Dispelling Misconceptions

African and African American experiences explored

Beverly Corbell | 12/3/2019, 3:48 p.m.
growing awareness of the differences within the African and African American communities explored.
Leaders from both the African and African American communities in Portland brainstorm to plan a major summit to focus on improving relations between the two populations. The summit will take place Friday and Saturday, Dec. 13 and 14 on the Cascade Campus of Portland Community College. To learn more go to bethebridge.ucraft.net. Photo courtesy of The Bridge

When Rev. Hilary Gbotoe moved here from Liberia in 2003, he would only let his children have white friends because of the stereotypes he had learned about African Americans.

“I was told when I came here not to engage with black people, they will bring you down and your children will become gang members,” he said.

It was only after Gbotoe (pronounced BOW-TOW) came to befriend some African Americans in Portland that he understood his perceptions were misguided.

That growing awareness of the differences within the African and African American communities led Gbotoe and other black leaders in Portland to start a series of discussions leading to a major summit later this month, called the African and African-American Summit Bridge.

The event will be held from 6:30 p.m. to 9 p.m. on Friday, Dec. 13; and from 9 a.m. to 5 p.m. on Saturday, Dec. 14 at Moriarty Arts & Humanities Building on the Cascade Campus of Portland Community College, 705 N. Killingsworth St. There is no charge for the summit, but donations will be accepted. Attendees can register online at bethebridge.urcraft.net.

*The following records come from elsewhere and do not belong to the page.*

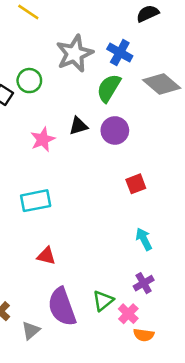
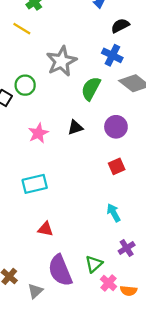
blue cross: (120, 53) -> (112, 55), moved
black triangle: (78, 126) -> (75, 127), moved
purple circle: (115, 130) -> (116, 127), moved
cyan arrow: (144, 239) -> (114, 213), moved
pink cross: (128, 314) -> (108, 283), moved

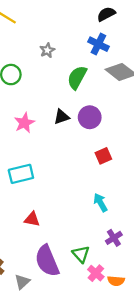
gray star: (61, 61) -> (47, 50), size x0.5
purple circle: (116, 127) -> (90, 117), moved
green triangle: (94, 264) -> (81, 254), turned -30

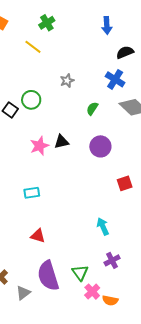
green semicircle: (77, 78) -> (92, 109), size x0.6
black triangle: (62, 117) -> (61, 142), moved
red square: (103, 156) -> (125, 183), moved
cyan rectangle: (21, 174) -> (32, 193), size x0.7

The summit will start out with song and dance music that will tell the stories of both the African and African American experience, said Levell Thomas, who is working with Gbotoe and Rev. Cliff Chappell to publicize the event, presented by REAP, Inc. and Africa House in partnership with The Bridge.

“It’s the journey,” he said. “We all recognize that we come from the same place – Africa – so the journey begins with the sounds of Africa with music by different groups with African drums and African bands.”

Thomas is also preparing a video presentation of the journey, he said, “that shows all the experiences we’ve had – colonization, slavery – and our experiences to try to be free with our own rights.”

There will also be presentations of the history of blacks in Oregon, “from Vanport and beyond,” Thomas said.

At the day-long event on Saturday, the sounds of Africa will again welcome attendees before a day of seminars and speakers on a wide variety of topics relating to the black experience, Thomas said.

“There will be (morning) seminars on PTSD, misconceptions among Africans and African Americans, how religion was used to divide us as a people, and more,” he said. After a “Taste of the World” lunch, afternoon seminars include topics such as fathers in the home, self-love, building bridges: working together intentionally, and economic empowerment.

Many prominent members of the black community will also speak during the event, including Nkenge Harmon-Johnson of the Urban League of Portland, Ron Herndon of Albina Head Start, Djimet Dogo of Africa House, Dr. Alisha Moreland-Capuia and Daniel Capuia of the Capuia Foundation and Dr. Koffi Dessou, City of Portland Office of Equity and Human Rights, and Imam Mikal Hammad Shabazz of the Oregon Islamic Chaplains Organization.

The day will end with a healing session, Thomas said, “on what was learned in the two days along with a declaration of how we build going forward – a time to hear one another out, and to heal and move forward.”